How could you do that? You only have the "final product" so did we write sloppy code, test, and then rewrite if it worked? Or did we write it optimally first? I don't see any possible way you could determine that without having all of the intermediate versions we tested, of which there were _hundreds_ between 23.0 and 23.1...

Feel free to inspect what you want of course, but you only see what was released, which doesn't seem capable of answering your question.
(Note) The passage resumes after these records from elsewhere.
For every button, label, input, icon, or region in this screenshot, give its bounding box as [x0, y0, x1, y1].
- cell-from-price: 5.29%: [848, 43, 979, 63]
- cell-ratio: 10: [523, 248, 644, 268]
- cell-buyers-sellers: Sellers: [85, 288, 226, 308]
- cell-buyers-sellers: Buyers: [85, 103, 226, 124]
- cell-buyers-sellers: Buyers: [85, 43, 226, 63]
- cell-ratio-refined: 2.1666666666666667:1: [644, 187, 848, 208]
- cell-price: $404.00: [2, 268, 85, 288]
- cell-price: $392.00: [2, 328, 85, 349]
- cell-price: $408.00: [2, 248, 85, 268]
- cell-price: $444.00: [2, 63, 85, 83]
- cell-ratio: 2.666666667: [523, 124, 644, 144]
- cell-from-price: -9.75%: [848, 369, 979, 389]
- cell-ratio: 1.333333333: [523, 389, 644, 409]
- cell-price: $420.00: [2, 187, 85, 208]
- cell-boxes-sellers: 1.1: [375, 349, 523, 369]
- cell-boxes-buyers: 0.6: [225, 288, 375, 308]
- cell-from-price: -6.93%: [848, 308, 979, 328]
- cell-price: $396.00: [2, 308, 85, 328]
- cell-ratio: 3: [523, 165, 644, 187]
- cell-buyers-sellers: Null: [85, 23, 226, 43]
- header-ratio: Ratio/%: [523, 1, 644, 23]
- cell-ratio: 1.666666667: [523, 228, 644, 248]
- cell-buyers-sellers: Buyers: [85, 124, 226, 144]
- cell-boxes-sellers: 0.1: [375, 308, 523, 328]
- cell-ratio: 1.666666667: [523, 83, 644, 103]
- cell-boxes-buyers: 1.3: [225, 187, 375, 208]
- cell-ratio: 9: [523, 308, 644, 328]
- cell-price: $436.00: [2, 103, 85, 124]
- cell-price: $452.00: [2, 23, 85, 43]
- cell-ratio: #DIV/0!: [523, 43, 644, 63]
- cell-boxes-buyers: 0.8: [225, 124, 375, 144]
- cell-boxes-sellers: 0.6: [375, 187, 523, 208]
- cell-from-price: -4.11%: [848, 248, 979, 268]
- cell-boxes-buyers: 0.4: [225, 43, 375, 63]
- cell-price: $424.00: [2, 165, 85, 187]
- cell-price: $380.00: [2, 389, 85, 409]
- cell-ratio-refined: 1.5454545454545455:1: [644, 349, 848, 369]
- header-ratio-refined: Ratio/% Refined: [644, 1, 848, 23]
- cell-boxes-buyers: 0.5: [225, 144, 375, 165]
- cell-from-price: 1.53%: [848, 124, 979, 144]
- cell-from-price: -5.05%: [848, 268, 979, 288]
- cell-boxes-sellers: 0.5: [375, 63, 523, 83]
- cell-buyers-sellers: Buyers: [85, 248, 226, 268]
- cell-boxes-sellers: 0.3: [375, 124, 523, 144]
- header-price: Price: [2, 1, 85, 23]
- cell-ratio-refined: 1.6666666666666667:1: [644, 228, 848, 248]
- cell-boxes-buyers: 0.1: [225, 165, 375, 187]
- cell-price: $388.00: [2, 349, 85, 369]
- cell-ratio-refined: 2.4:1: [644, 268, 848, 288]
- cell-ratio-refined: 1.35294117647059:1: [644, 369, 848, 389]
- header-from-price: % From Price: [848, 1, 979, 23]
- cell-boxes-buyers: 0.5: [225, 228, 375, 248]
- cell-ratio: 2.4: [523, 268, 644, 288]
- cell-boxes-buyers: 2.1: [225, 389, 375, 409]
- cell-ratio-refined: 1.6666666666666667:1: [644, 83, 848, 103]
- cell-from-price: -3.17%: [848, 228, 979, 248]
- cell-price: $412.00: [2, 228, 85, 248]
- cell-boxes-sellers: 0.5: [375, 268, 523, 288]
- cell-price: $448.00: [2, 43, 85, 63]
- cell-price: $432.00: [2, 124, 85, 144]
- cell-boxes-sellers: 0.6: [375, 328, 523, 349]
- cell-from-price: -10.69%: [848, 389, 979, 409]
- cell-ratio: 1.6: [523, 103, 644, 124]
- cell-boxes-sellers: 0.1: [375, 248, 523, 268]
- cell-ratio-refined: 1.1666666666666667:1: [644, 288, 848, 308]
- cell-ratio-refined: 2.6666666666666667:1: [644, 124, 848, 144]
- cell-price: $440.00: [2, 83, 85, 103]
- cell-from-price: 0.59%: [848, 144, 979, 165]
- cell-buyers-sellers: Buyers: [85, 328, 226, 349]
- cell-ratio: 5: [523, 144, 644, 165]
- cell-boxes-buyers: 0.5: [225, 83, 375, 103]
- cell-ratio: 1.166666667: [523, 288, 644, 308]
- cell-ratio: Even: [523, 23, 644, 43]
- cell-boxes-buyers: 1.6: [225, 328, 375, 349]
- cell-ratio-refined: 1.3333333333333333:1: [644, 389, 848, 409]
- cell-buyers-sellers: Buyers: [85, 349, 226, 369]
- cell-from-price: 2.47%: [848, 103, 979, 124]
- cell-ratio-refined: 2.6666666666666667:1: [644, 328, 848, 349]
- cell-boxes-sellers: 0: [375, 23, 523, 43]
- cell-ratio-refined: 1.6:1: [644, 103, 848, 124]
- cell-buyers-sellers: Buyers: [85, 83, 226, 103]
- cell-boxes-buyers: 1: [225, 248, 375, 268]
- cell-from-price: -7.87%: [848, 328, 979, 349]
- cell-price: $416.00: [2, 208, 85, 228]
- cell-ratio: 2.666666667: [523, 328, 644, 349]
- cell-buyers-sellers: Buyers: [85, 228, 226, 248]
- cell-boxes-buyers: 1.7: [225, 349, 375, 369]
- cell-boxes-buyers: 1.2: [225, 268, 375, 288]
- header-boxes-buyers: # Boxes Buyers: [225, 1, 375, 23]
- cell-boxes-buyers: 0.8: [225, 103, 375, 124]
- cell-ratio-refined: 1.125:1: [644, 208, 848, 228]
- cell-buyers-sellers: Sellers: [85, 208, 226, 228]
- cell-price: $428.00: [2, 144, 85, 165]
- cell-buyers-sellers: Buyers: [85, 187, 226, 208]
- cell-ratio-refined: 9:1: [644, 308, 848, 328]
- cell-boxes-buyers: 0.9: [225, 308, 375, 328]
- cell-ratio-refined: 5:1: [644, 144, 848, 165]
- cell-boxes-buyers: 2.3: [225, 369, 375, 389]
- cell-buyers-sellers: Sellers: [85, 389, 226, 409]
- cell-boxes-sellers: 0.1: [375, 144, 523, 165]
I believe that you develop the way you said you did. The question I want to answer is whether the final code actually is optimal. Assuming that the code that is in Crafty is at least as good as the code that was not included in Crafty, then if there are cases of non-optimal code in Crafty, it is a reasonable assumption that some code excluded from Crafty is non-optimal and you might be well served by a method of testing that separates the idea from the efficiency of the implementation.

bob · Post by **bob** » Mon Nov 23, 2009 5:07 am

jwes wrote:
bob wrote:
jwes wrote:There has been a long thread about testing methods and part of that was several people writing that fixed nodes would allow separating the idea from the implementation, and Bob saying that it was not necessary for him as he always implemented his ideas efficiently so it would require him to test twice. It occurred to me that the release of c^HCrafty 23.1 is an opportunity to test Bob's statements by doing a diff on his code and inspecting the changes to see if they are highly optimized.
How could you do that? You only have the "final product" so did we write sloppy code, test, and then rewrite if it worked? Or did we write it optimally first? I don't see any possible way you could determine that without having all of the intermediate versions we tested, of which there were _hundreds_ between 23.0 and 23.1...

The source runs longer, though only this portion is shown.